04/10/2009

Un Firmament

 

Un fantassin fantoche d'une vie sans destin

Des fantaisies déchues d'une guerre faite en vain

Me voilà le fantôme de l'ombre d'un vaurien

Au sous sol sans lumière c'est vidé c'est éteint.

 

Je me range dans la boite à souvenirs d'hier

Archivé au chevet, mal à l'imaginaire

Et au coeur et partout je m'enterre sans mentir

Niant le chapelet des injures à gésir.

 

 

Je ne crois plus aux dieux, je ne crois plus à deux

Sans déesse c'est les haines qui habitent tous mes voeux.

Mon idéal, ce nid génial ?

Éparpillé ! Si tôt méfait ?

 

 

 

Ces petits bouts d'amour quand je regarde en haut

Sont les étoiles si belles où est peint cet écho

Graphie originale révélant un sourire

Mais ces mots sont si loin et je ne peux gravir.

 

Je suis l'infirme amant succombant sans combat

Maladroit sous la voute c'est l'estocade déjà.

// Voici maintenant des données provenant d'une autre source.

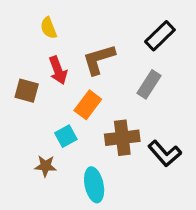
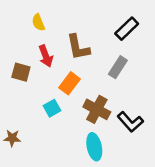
brown L-shape: (99, 59) -> (78, 47), turned -84
brown cross: (122, 138) -> (97, 109), turned 35
brown star: (45, 166) -> (12, 138), moved
cyan ellipse: (94, 185) -> (94, 147), moved

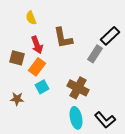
black rectangle: (127, 29) -> (110, 36), moved
orange rectangle: (69, 83) -> (37, 67), moved
black L-shape: (130, 122) -> (105, 120), moved
brown star: (12, 138) -> (17, 99), moved

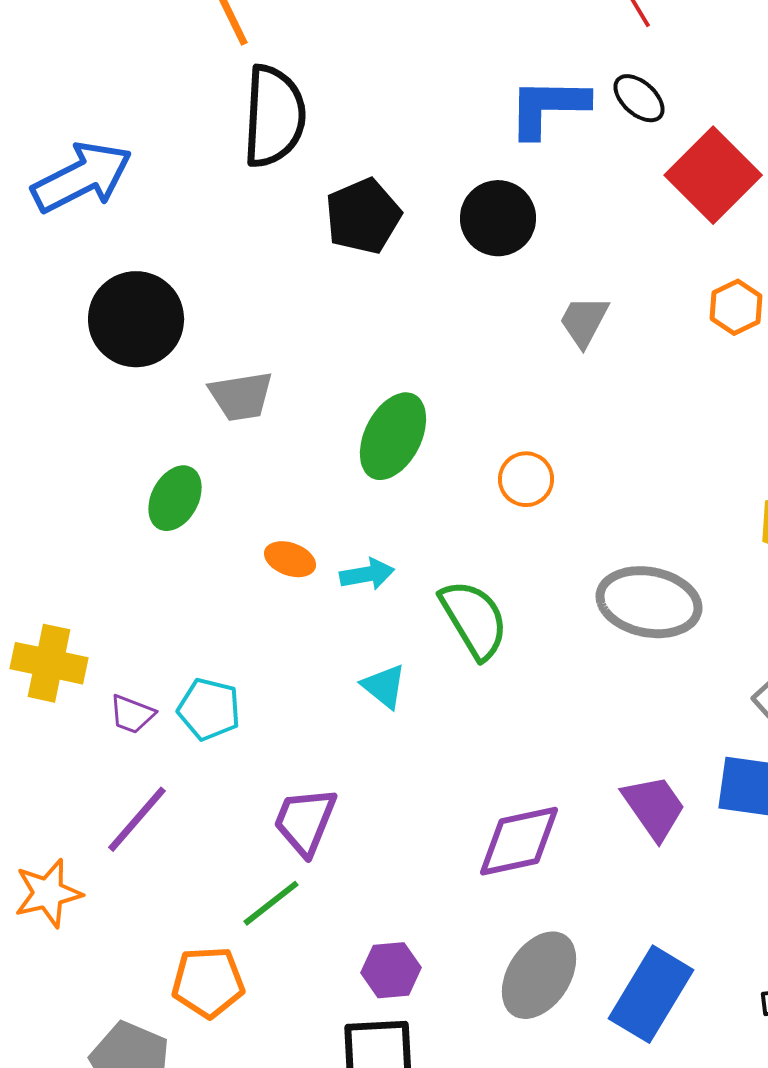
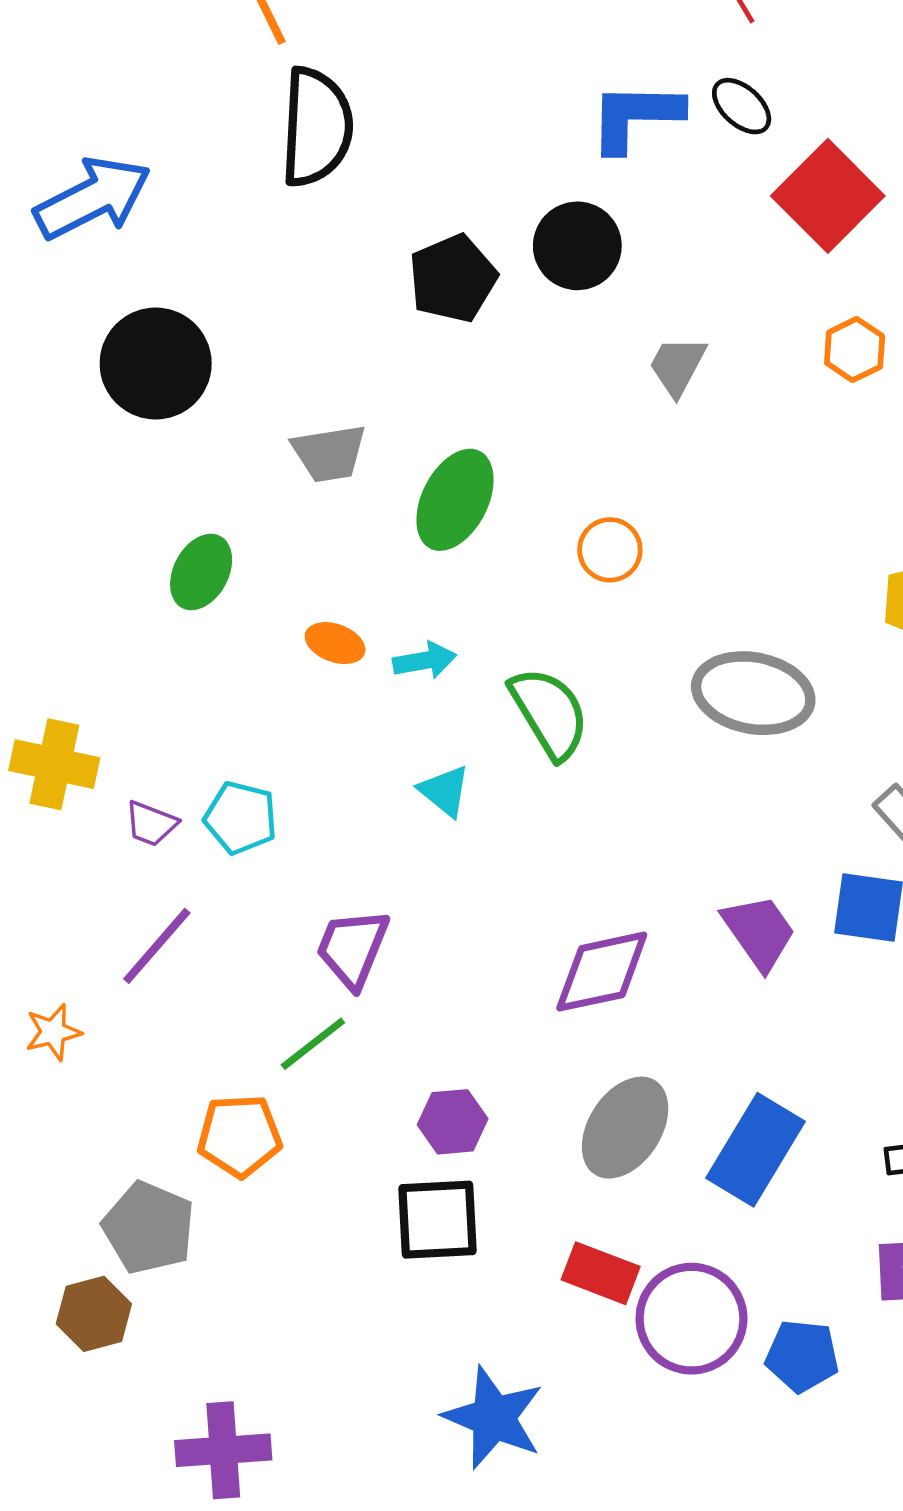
black pentagon: (363, 216) -> (453, 278), moved
gray trapezoid: (241, 396) -> (329, 453), moved
orange star: (48, 893) -> (53, 1032), size x0.7

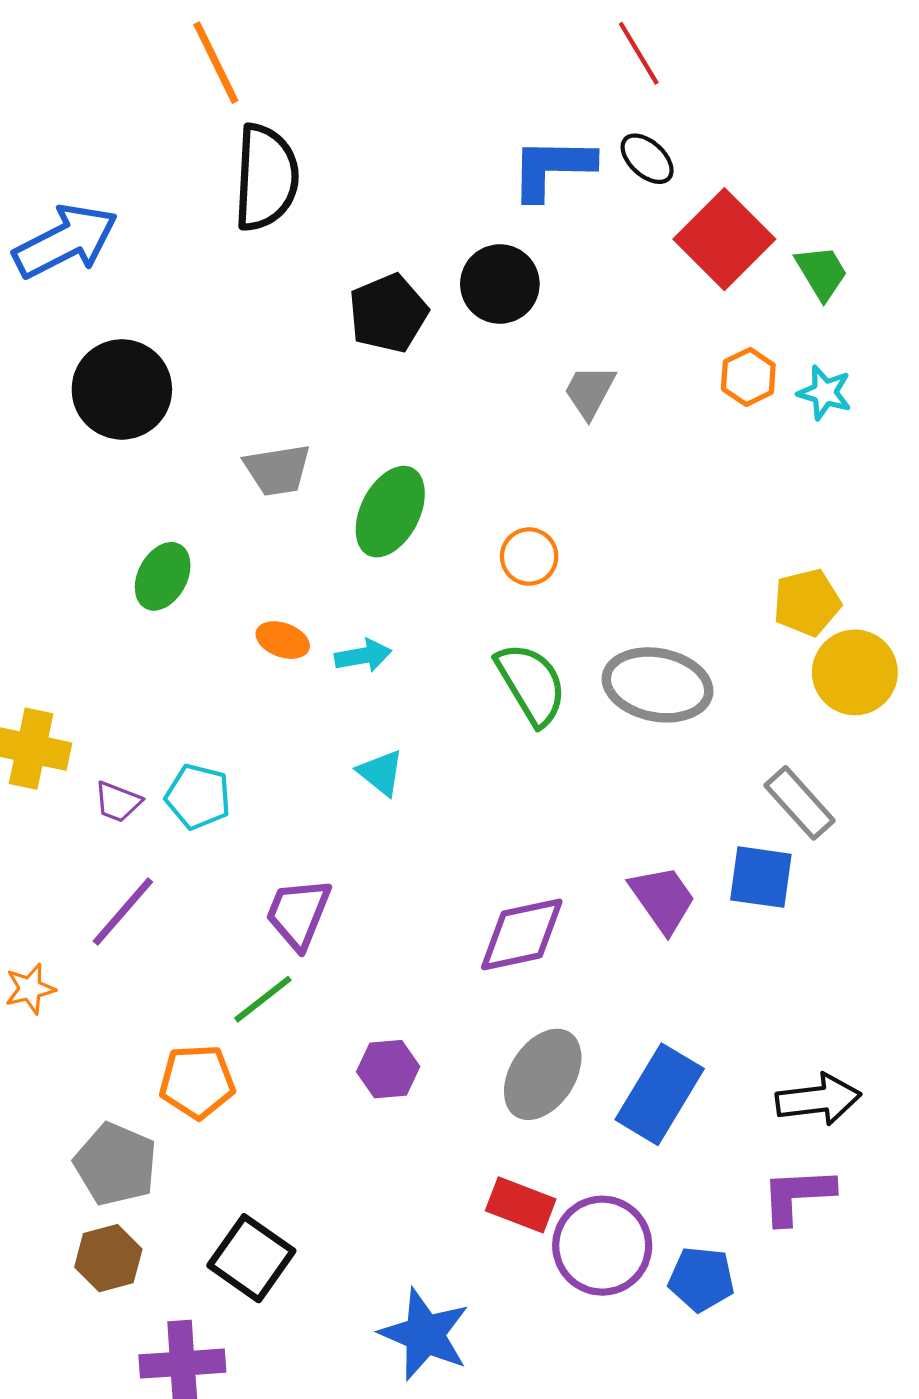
green semicircle: (549, 713) -> (531, 684), moved
black square: (438, 1220) -> (251, 1258), moved, turned 38
brown hexagon: (94, 1314) -> (108, 1258), moved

Abandonné des astres heureux j'y suis fidèle

Fou d'elle jusqu'à la mort, d'envie elle me constelle.

 

 

Je ne crois plus aux dieux, je ne crois plus à deux

Sans déesse c'est les haines qui tapissent tous mes cieux.

Mon idéal, ce nid génial ?

Éparpillé ! C'est terminé !

14/07/2009

Ni... Ni... Mais seul

 

Ni super-héros ni corsaire

Je change de cap et d'atmosphère

Je ne vole pas je quitte la terre

Tournant le dos aux hémisphères.

Mais je retombe au... sol

Dans mon univers... seul.

 

Les chemins de cailloux arpentés de mes pieds

M'observent m'écailler des genoux aux idées

Et je perds ces repères jadis étoiles de mages

Gisantes éberluées sous mes larmes de rage.

 

S'évaporent les rapports de futurs si pressés

Qu'ils sont morts endettés d'être prématurés.

J'étais si près pourtant, et si prêt disposé

En attente du départ pour vivant m'élancer.

 

Les illusions paumées m'ont appris à l'usure

Que je ne voulais voir l'étendue des blessures

C'est myope misérable à moitié endormi

Que s'ouvrent mes yeux nus sur mon sort tant honnis.

 

Ni super-héros ni corsaire

Je change de cap et d'atmosphère

Je ne vole pas je quitte la terre

Tournant le dos aux hémisphères.

Mais je retombe au... sol

Dans mon univers... seul.

 

J'ai chu trop tôt si loin mais mon regard s'éteint

Comme mon coeur en son temps a sifflé son refrain

Isolé en mon il pour pleurer c'est peinard

Entouré par les riens la peine est belle à voir.

 

Aimer laisser moi rire s'il vous plait mon avis

Est que c'est éphémère sans fée mère sise à vie.

Sans merci mon temps fuit et mon aire à trépas

Sent sa fin à minuit et se meurt à grands pas.

 

Ni super-héros ni corsaire

Je change de cap et d'atmosphère

Je ne crois plus à ces mystères

Et tant pis si mon message erre...

30/03/2009

L'écolier

 

L’écolier veut apprendre à ouvrir tout son cœur

Mais il se précipite ratant encore son heure

Et il brosse un tableau si noir qu’il en dégoûte

Celles qu’il voulait revoir pour entamer la route.

 

Et la craie glisse si fort tombant de ses doigts crus

Elle se brise en un cri béant quand il s’est tu.

Ses secrets arbitraires font long feu sans un drame

Il n’écrit que des mots le reste est dans les larmes.

 

L’écolier veut comprendre ses manques et ses erreurs

Mais il oublie le vrai ne gardant que les heurts

Et se construit de ruines, domino dominé

En fragile équilibre, le terrain est miné.

 

Le crayon s’est taillé comme les rêves enfantins

Aiguisés les épines des roses et du matin

Pelures de vies songées qui se perdent à trop rien

Ne reste que la mine à attendre son lien.

 

L’écolier vous sourit

En vain il vous décrit

Rédaction maladroite

Fermée dans son cœur-boite…

 

L’écolier cherche à peine sa perle pour commencer

A parer son beau cou de baisers bien rangés.